Good morning.
Today is the nine hundred ninety-sixth day.
The Whitewater Unified School District’s Employee Handbook Committee meets at 3:30 PM, and Whitewater’s Landmarks Commission meets at 6 PM.
On this day in 1832, the armed steamboat Warrior blocks the retreat of Black Hawk and the British Band across the Mississippi.
Recommended for reading in full:
Hailey BeMiller reports Nine people in Wisconsin criminally charged after thousands of rape kits tested:
Nine people, including two men accused of sexually assaulting children, have so far been criminally charged after an analysis of thousands of previously untested rape kits, the state Department of Justice announced Wednesday.
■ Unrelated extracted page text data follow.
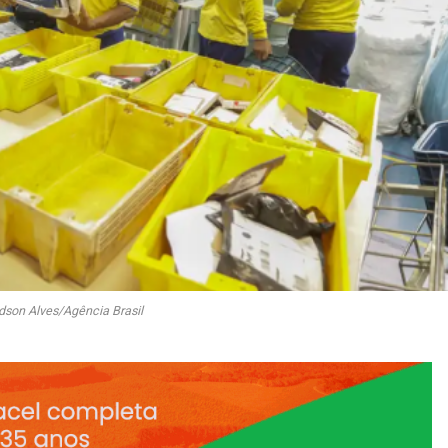
dson Alves/Agência Brasil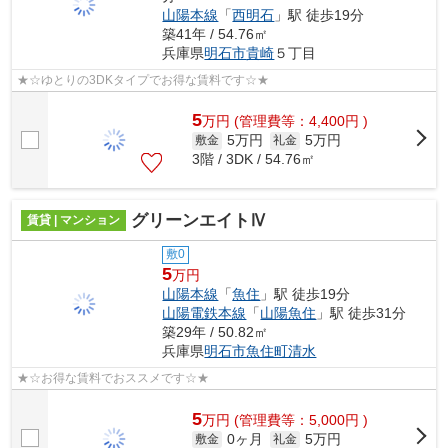
山陽本線
「
西明石
」駅 徒歩19分
築41年 / 54.76㎡
兵庫県
明石市
貴崎
５丁目
★☆ゆとりの3DKタイプでお得な賃料です☆★
5
万
円
(管理費等：4,400円 )
5万円
5万円
敷金
礼金
3階 / 3DK / 54.76㎡
グリーンエイトⅣ
賃貸 | マンション
敷0
5
万円
山陽本線
「
魚住
」駅 徒歩19分
山陽電鉄本線
「
山陽魚住
」駅 徒歩31分
築29年 / 50.82㎡
兵庫県
明石市
魚住町清水
★☆お得な賃料でおススメです☆★
5
万
円
(管理費等：5,000円 )
0ヶ月
5万円
敷金
礼金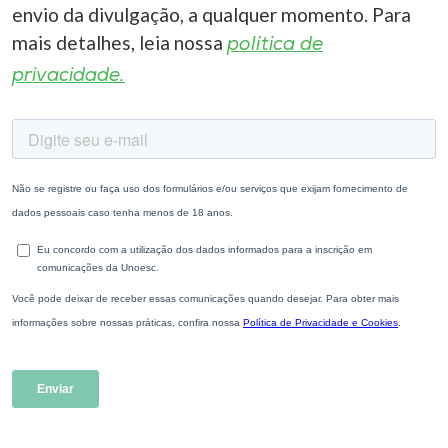
envio da divulgação, a qualquer momento. Para
mais detalhes, leia nossa
política de
privacidade.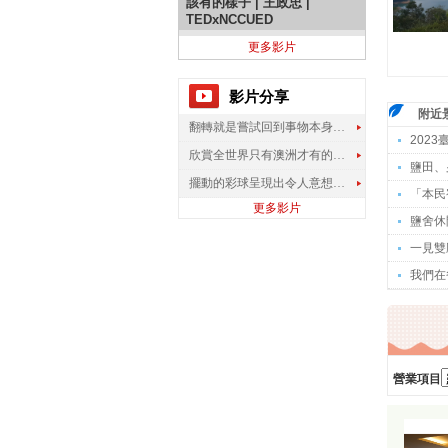
該有的樣子 | 王政忠 |
TEDxNCCUED
更多影片
影片分享
附近
翻轉就是嘗試回到事物本身應該有的樣子 | 王政忠 | TEDxNCCUED
202
欣賞全世界只有澳洲才有的孔雀蜘蛛
鹽田、
擺動的彩球呈現出令人意想不到的視覺效果
「本民
更多影片
鹽舍休
一見雙
我們在
營業項目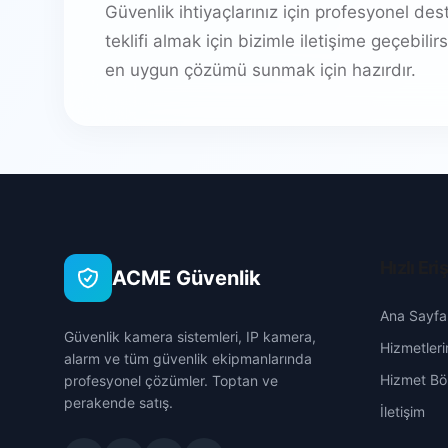
Güvenlik ihtiyaçlarınız için profesyonel de
teklifi almak için bizimle iletişime geçebil
en uygun çözümü sunmak için hazırdır.
Hızlı Eri
ACME Güvenlik
Ana Sayfa
Güvenlik kamera sistemleri, IP kamera,
Hizmetleri
alarm ve tüm güvenlik ekipmanlarında
Hizmet Böl
profesyonel çözümler. Toptan ve
perakende satış.
İletişim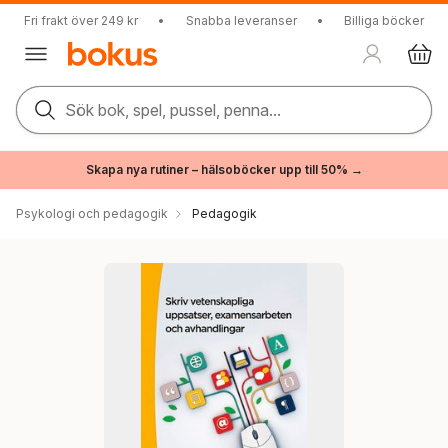
Fri frakt över 249 kr
•
Snabba leveranser
•
Billiga böcker
Sök bok, spel, pussel, penna...
Skapa nya rutiner – hälsoböcker upp till 50% →
Psykologi och pedagogik
Pedagogik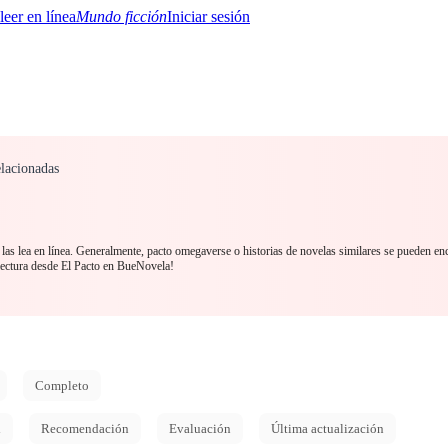
Mundo ficción
Iniciar sesión
lacionadas
BTQ+
YA/TEEN
Paranormal
Misterio/Thriller
Oriental
Juegos
Historia
MM
as lea en línea. Generalmente, pacto omegaverse o historias de novelas similares se pueden enc
lectura desde El Pacto en BueNovela!
Completo
d
Recomendación
Evaluación
Última actualización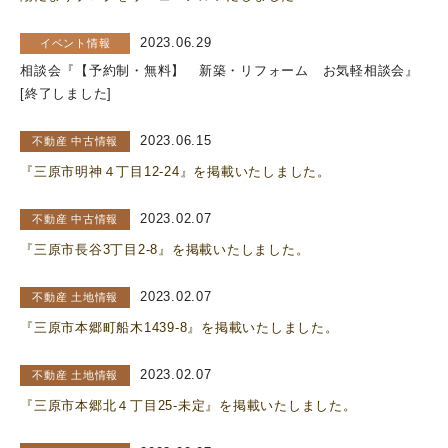
2023.06.29
イベント情報
相談会『【予約制・無料】 新築・リフォーム お気軽相談会』
[終了しました]
2023.06.15
不動産 中古情報
『三原市明神４丁目12-24』を掲載いたしました。
2023.02.07
不動産 中古情報
『三原市長谷3丁目2-8』を掲載いたしました。
2023.02.07
不動産 土地情報
『三原市本郷町船木1439-8』を掲載いたしました。
2023.02.07
不動産 土地情報
『三原市本郷北４丁目25-未定』を掲載いたしました。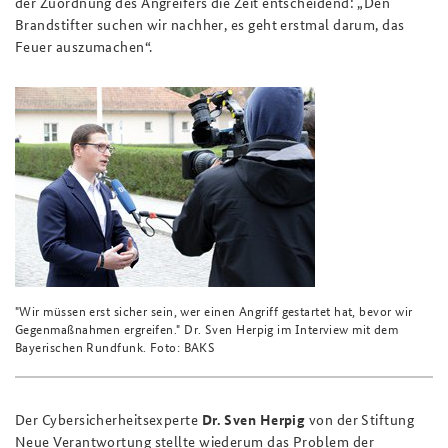
der Zuordnung des Angreifers die Zeit entscheidend: „Den
Brandstifter suchen wir nachher, es geht erstmal darum, das
Feuer auszumachen“.
"Wir müssen erst sicher sein, wer einen Angriff gestartet hat, bevor wir
Gegenmaßnahmen ergreifen." Dr. Sven Herpig im Interview mit dem
Bayerischen Rundfunk. Foto: BAKS
Der Cybersicherheitsexperte
Dr. Sven Herpig
von der Stiftung
Neue Verantwortung stellte wiederum das Problem der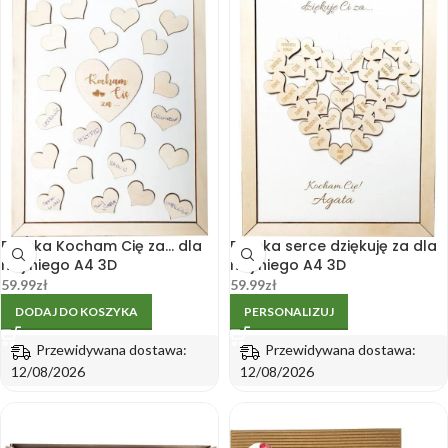
Ramka Kocham Cię za… dla
Ramka serce dziękuję za dla
niej niego A4 3D
niej niego A4 3D
59.99
zł
59.99
zł
DODAJ DO KOSZYKA
PERSONALIZUJ
Przewidywana dostawa:
Przewidywana dostawa:
12/08/2026
12/08/2026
The charges come after department officials in 2014 learned that over 6,000 untested rape kits sat in police and hospital storage rooms across Wisconsin for decades, preventing survivors from getting justice. Trained medical professionals collect samples of skin, fingernails and more for these kits that can be analyzed for DNA if a victim consents to testing.
The Department of Justice has since analyzed over 4,300 kits, with 101 remaining that still need to be tested in cases where someone was already convicted. Nearly 500 DNA results have matched offender profiles in the FBI’s national database, and over 1,000 profiles were uploaded to the system.
Laura Reiley reports Trump’s $16 billion farm bailout will make rich farmers richer, report says:
The Trump administration last week revealed details of a $16 billion aid package for farmers hit in the U.S.-China trade war, with key provisions meant to avoid large corporations scooping up big payouts at the expense of small farmers.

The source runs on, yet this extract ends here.